Décrite dans le livre Beavers in Britain’s Past by Bryony Coles (2006, Perfect), « une expérience locale a montré que dans un contexte sans castor, une goutte d’eau mettait trois à quatre heures pour parcourir un segment de rivière couvrant 2,6km2 – alors que dans la même rivière, ponctuée d’ouvrages castor, la même goutte d’eau mettait jusqu’à vingt jours pour parcourir la même distance », expliquent ainsi Baptiste Morizot et Suzanne Husky dans l’ouvrage Rendre l’eau à la terre.
L’un des exemples les plus réussis de renaturation est de la rivière Aire (Genève, Suisse), qui a été primé à de multiples reprises. Lancé dans les années 2000, ce projet emblématique a transformé un canal bétonné en un cours d’eau méandriforme.

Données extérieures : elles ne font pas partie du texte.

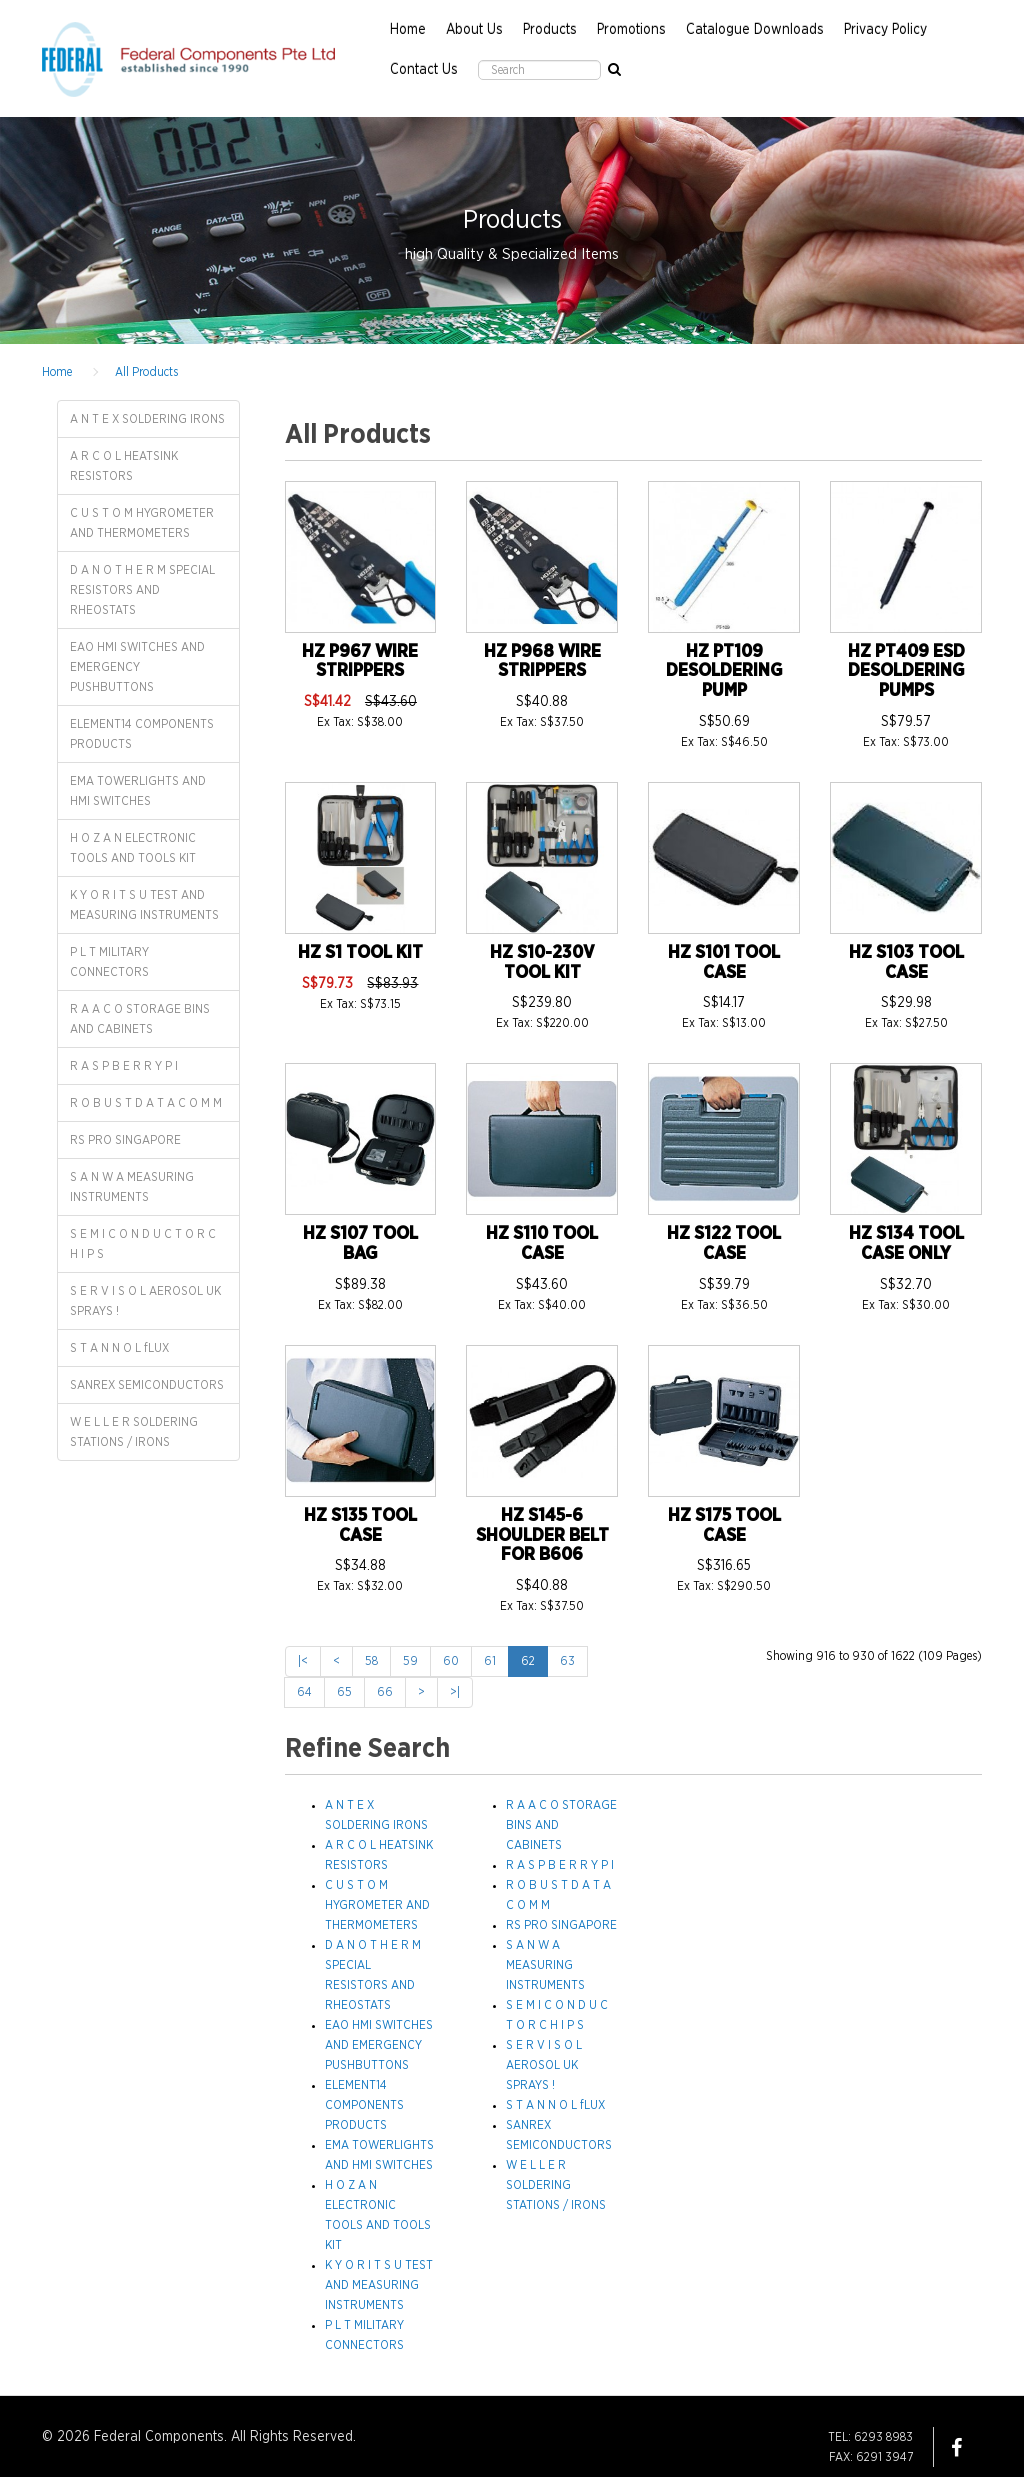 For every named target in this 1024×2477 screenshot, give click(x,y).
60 (451, 1661)
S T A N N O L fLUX (119, 1348)
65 (344, 1692)
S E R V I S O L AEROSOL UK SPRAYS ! (145, 1301)
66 (385, 1692)
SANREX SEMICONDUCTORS (147, 1385)
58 (371, 1661)
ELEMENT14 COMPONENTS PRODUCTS (142, 734)
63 (567, 1661)
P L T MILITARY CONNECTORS (109, 962)
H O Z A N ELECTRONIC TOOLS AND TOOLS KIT (133, 848)
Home (408, 30)
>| (455, 1692)
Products (550, 30)
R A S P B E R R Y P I (124, 1066)
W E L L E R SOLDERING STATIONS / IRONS (134, 1432)
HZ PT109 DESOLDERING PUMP (724, 672)
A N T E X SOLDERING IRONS (147, 419)
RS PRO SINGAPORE (125, 1140)
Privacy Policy (885, 30)
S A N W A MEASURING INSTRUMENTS (132, 1187)
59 (410, 1661)
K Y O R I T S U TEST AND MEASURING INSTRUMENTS (144, 905)
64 (304, 1692)
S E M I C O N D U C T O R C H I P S (143, 1244)
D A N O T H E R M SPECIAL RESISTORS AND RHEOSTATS (142, 590)
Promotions (631, 30)
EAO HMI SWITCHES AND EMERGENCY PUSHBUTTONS (137, 667)
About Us (474, 30)
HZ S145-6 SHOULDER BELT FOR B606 (542, 1536)
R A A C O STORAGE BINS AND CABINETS (140, 1019)
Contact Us (424, 70)
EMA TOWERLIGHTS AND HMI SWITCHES (138, 791)
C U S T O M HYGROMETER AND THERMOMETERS (142, 523)
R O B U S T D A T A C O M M (146, 1103)
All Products (146, 372)
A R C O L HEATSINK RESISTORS (124, 466)
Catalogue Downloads (755, 30)
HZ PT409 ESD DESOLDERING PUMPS (906, 672)
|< (303, 1661)
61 (490, 1661)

L’Aire et ses « carrés de chocolat », un exemple de renaturation – Crédit : Fabio Chironi/ Superpositions
Au total, plus de 5 km de rivière ont été revitalisés. Le transport originel des sédiments a été rétabli, laissant ainsi les matériaux alluvionnaires disponibles dans le cycle naturel de vie de la rivière. Cela a permis une meilleure dissipation des crues et le retour de la biodiversité.
Et le temps presse. Des premiers retours de terrain, on estime qu’une rivière peut prendre 5 à 6 ans pour se stabiliser.
N’attendons pas que le lit des fleuves se tarisse pour agir, car il sera alors trop tard.